Every record must be copied exactly, except that pictures are dropped.

*** Extracted records ***

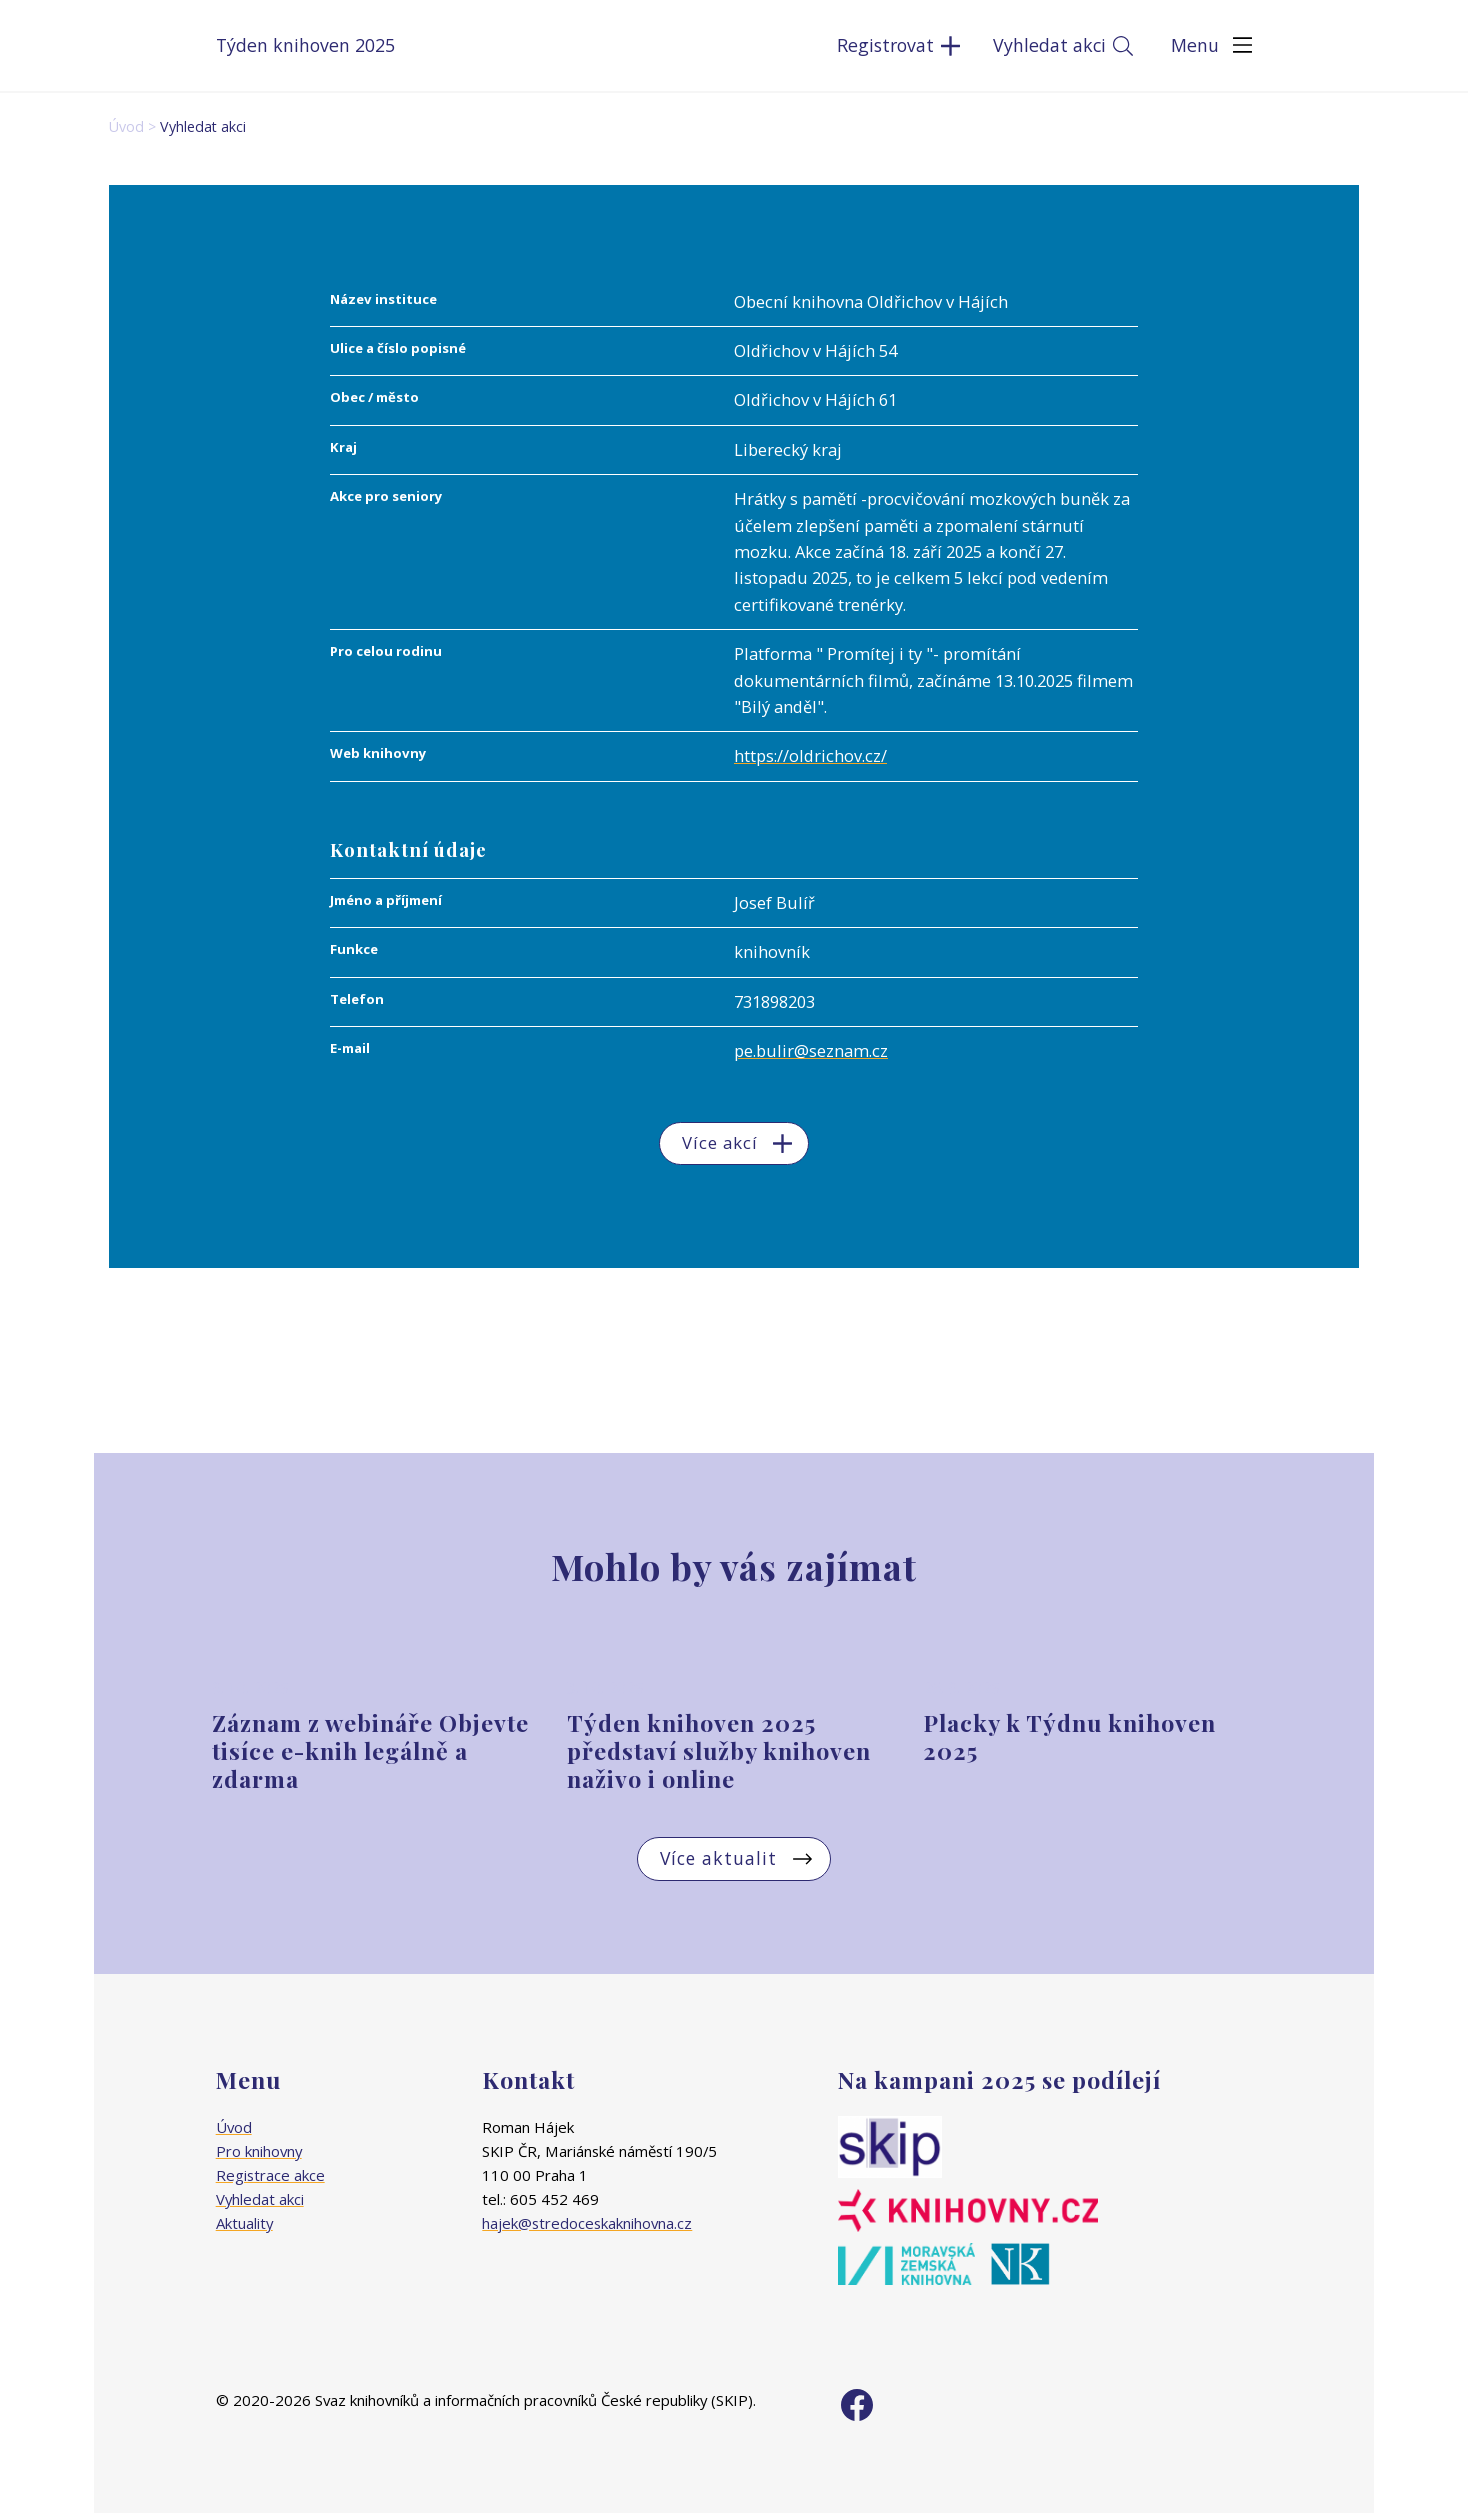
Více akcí (720, 1142)
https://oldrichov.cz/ (810, 755)
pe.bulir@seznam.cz (811, 1050)
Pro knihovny (259, 2151)
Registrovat (885, 45)
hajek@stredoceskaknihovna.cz (587, 2223)
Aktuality (244, 2223)
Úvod (126, 126)
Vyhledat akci (1049, 45)
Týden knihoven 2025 (305, 45)
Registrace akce (270, 2175)
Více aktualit (718, 1858)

*** End of Extracted records ***

= Response to the task =
Více akcí (720, 1142)
https://oldrichov.cz/ (810, 755)
pe.bulir@seznam.cz (811, 1050)
Pro knihovny (259, 2151)
Registrovat (885, 45)
hajek@stredoceskaknihovna.cz (587, 2223)
Aktuality (244, 2223)
Úvod (126, 126)
Vyhledat akci (1049, 45)
Týden knihoven 2025 (305, 45)
Registrace akce (270, 2175)
Více aktualit (718, 1858)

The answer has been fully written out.